# Task
Because the pictures are not wanted, reproduce the rest of the records below exactly as they stand.

START Input data

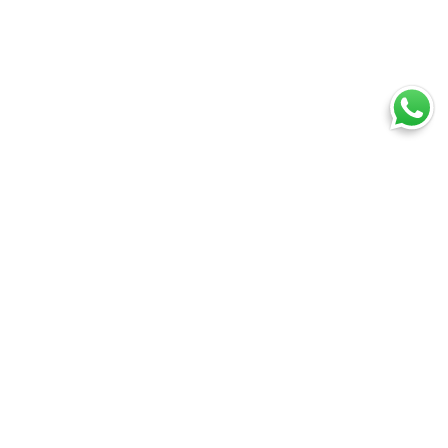
Ti trovi in:
SpedireSubito
Corriere espresso: confronta tutti i corrieri su prezzi e tempi
Corriere espresso Udine
Cosa puoi spedire
Spedire un pacco
Spedire una busta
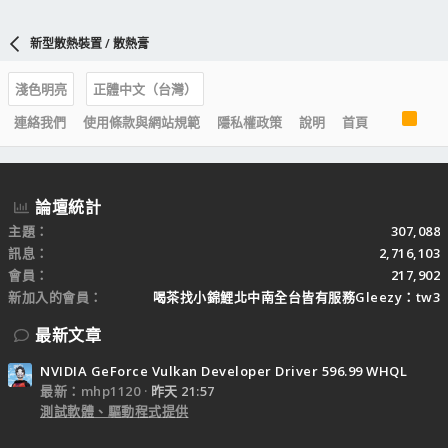
n
s
新型散熱裝置 / 散熱膏
：
淺色明亮
正體中文（台灣）
R
連絡我們
使用條款與網站規範
隱私權政策
說明
首頁
S
S
論壇統計
主題
307,088
訊息
2,716,103
會員
217,902
新加入的會員
喝茶找小錦鯉北中南全台皆有服務Gleezy：tw3
最新文章
NVIDIA GeForce Vulkan Developer Driver 596.99 WHQL
最新：mhp1120
昨天 21:57
測試軟體、驅動程式提供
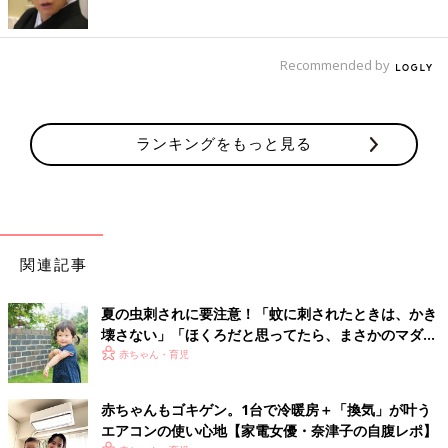
Recommended by
ランキングをもっと見る
関連記事
夏の虫刺されに要注意！「蚊に刺されたときは、かき
壊さない」「ほくろだと思ってたら、まさかのマダ
ニ」【皮膚科医】
赤ちゃん・育児
赤ちゃんもゴキゲン。1台で冷暖房＋「換気」が叶う
エアコンの使い心地【家電女優・奈津子の自腹レポ】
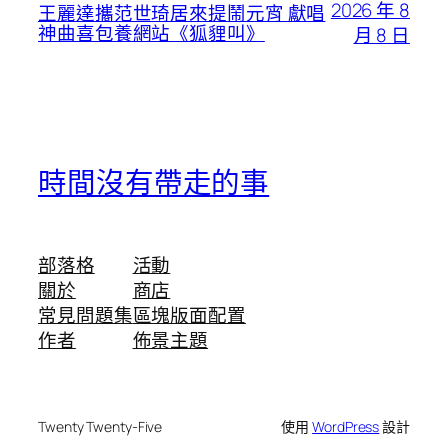
2026 年 8
王麗達攜范世琦居來提鬧元宵 獻唱
神曲喜包養網站《狐貍叫》
月 8 日
時間沒有帶走的事
部落格
活動
關於
商店
常見問題集
區塊版面配置
作者
佈景主題
Twenty Twenty-Five
使用
WordPress
設計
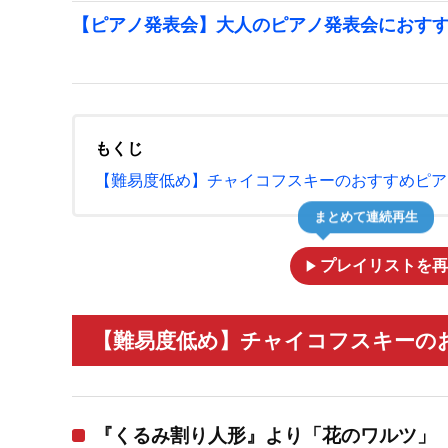
【ピアノ発表会】大人のピアノ発表会におす
もくじ
【難易度低め】チャイコフスキーのおすすめピア
まとめて連続再生
play_arrow
プレイリストを再
【難易度低め】チャイコフスキーのお
『くるみ割り人形』より「花のワルツ」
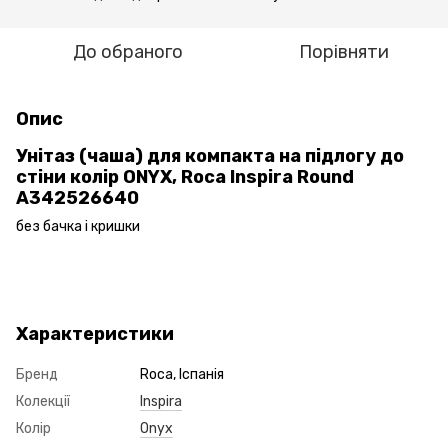
До обраного
Порівняти
Опис
Унітаз (чаша) для компакта на підлогу до
стіни колір ONYX, Roca Inspira Round
A342526640
без бачка і кришки
Характеристики
Бренд
Roca, Іспанія
Колекції
Inspira
Колір
Onyx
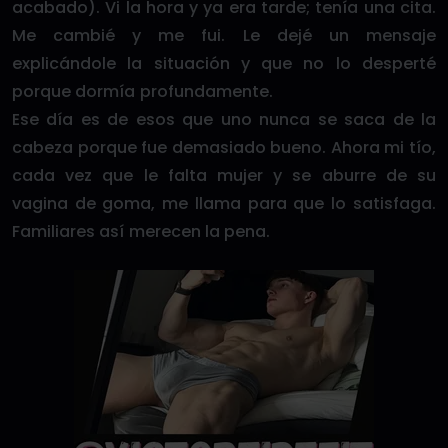
acabado). Vi la hora y ya era tarde; tenía una cita.
Me cambié y me fui. Le dejé un mensaje
explicándole la situación y que no lo desperté
porque dormía profundamente.
Ese día es de esos que uno nunca se saca de la
cabeza porque fue demasiado bueno. Ahora mi tío,
cada vez que le falta mujer y se aburre de su
vagina de goma, me llama para que lo satisfaga.
Familiares así merecen la pena.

END Input data

# Expected answer
Ti trovi in:
SpedireSubito
Corriere espresso: confronta tutti i corrieri su prezzi e tempi
Corriere espresso Udine
Cosa puoi spedire
Spedire un pacco
Spedire una busta
n
s
新型散熱裝置 / 散熱膏
：
淺色明亮
正體中文（台灣）
R
連絡我們
使用條款與網站規範
隱私權政策
說明
首頁
S
S
論壇統計
主題
307,088
訊息
2,716,103
會員
217,902
新加入的會員
喝茶找小錦鯉北中南全台皆有服務Gleezy：tw3
最新文章
NVIDIA GeForce Vulkan Developer Driver 596.99 WHQL
最新：mhp1120
昨天 21:57
測試軟體、驅動程式提供
Recommended by
ランキングをもっと見る
関連記事
夏の虫刺されに要注意！「蚊に刺されたときは、かき
壊さない」「ほくろだと思ってたら、まさかのマダ
ニ」【皮膚科医】
赤ちゃん・育児
赤ちゃんもゴキゲン。1台で冷暖房＋「換気」が叶う
エアコンの使い心地【家電女優・奈津子の自腹レポ】
2026 年 8
王麗達攜范世琦居來提鬧元宵 獻唱
神曲喜包養網站《狐貍叫》
月 8 日
時間沒有帶走的事
部落格
活動
關於
商店
常見問題集
區塊版面配置
作者
佈景主題
Twenty Twenty-Five
使用
WordPress
設計
【ピアノ発表会】大人のピアノ発表会におす
もくじ
【難易度低め】チャイコフスキーのおすすめピア
まとめて連続再生
play_arrow
プレイリストを再
【難易度低め】チャイコフスキーのお
『くるみ割り人形』より「花のワルツ」
До обраного
Порівняти
Опис
Унітаз (чаша) для компакта на підлогу до
стіни колір ONYX, Roca Inspira Round
A342526640
без бачка і кришки
Характеристики
Бренд
Roca, Іспанія
Колекції
Inspira
Колір
Onyx
acabado). Vi la hora y ya era tarde; tenía una cita.
Me cambié y me fui. Le dejé un mensaje
explicándole la situación y que no lo desperté
porque dormía profundamente.
Ese día es de esos que uno nunca se saca de la
cabeza porque fue demasiado bueno. Ahora mi tío,
cada vez que le falta mujer y se aburre de su
vagina de goma, me llama para que lo satisfaga.
Familiares así merecen la pena.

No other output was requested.